▶ _Work order_:
Everything in the records below except the images should be output exactly as written.

Extracted information Block Start

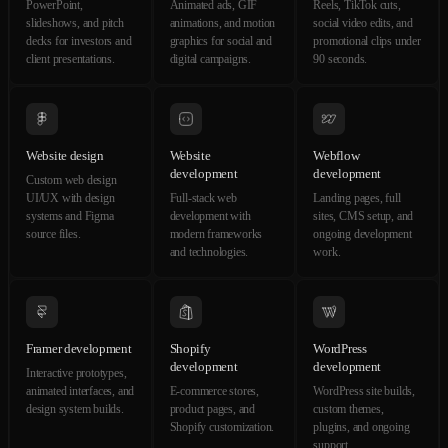
PowerPoint,
Animated ads, GIF
Reels, TikTok cuts,
slideshows, and pitch
animations, and motion
social video edits, and
decks for investors and
graphics for social and
promotional clips under
client presentations.
digital campaigns.
90 seconds.
Website design
Website
Webflow
development
development
Custom web design
UI/UX with design
Full-stack web
Landing pages, full
systems and Figma
development with
sites, CMS setup, and
source files.
modern frameworks
ongoing development
and technologies.
work.
Framer development
Shopify
WordPress
development
development
Interactive prototypes,
animated interfaces, and
E-commerce stores,
WordPress site builds,
design system builds.
product pages, and
custom themes,
Shopify customization.
plugins, and ongoing
support.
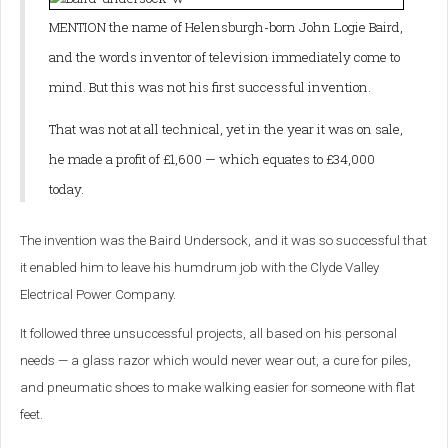
MENTION the name of Helensburgh-born John Logie Baird,
and the words inventor of television immediately come to
mind. But this was not his first successful invention.
That was not at all technical, yet in the year it was on sale,
he made a profit of £1,600 — which equates to £34,000
today.
The invention was the Baird Undersock, and it was so successful that
it enabled him to leave his humdrum job with the Clyde Valley
Electrical Power Company.
It followed three unsuccessful projects, all based on his personal
needs — a glass razor which would never wear out, a cure for piles,
and pneumatic shoes to make walking easier for someone with flat
feet.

Extracted information Block End

▶ _Solution to this problem_:
PowerPoint,
Animated ads, GIF
Reels, TikTok cuts,
slideshows, and pitch
animations, and motion
social video edits, and
decks for investors and
graphics for social and
promotional clips under
client presentations.
digital campaigns.
90 seconds.
Website design
Website
Webflow
development
development
Custom web design
UI/UX with design
Full-stack web
Landing pages, full
systems and Figma
development with
sites, CMS setup, and
source files.
modern frameworks
ongoing development
and technologies.
work.
Framer development
Shopify
WordPress
development
development
Interactive prototypes,
animated interfaces, and
E-commerce stores,
WordPress site builds,
design system builds.
product pages, and
custom themes,
Shopify customization.
plugins, and ongoing
support.
MENTION the name of Helensburgh-born John Logie Baird,
and the words inventor of television immediately come to
mind. But this was not his first successful invention.
That was not at all technical, yet in the year it was on sale,
he made a profit of £1,600 — which equates to £34,000
today.
The invention was the Baird Undersock, and it was so successful that
it enabled him to leave his humdrum job with the Clyde Valley
Electrical Power Company.
It followed three unsuccessful projects, all based on his personal
needs — a glass razor which would never wear out, a cure for piles,
and pneumatic shoes to make walking easier for someone with flat
feet.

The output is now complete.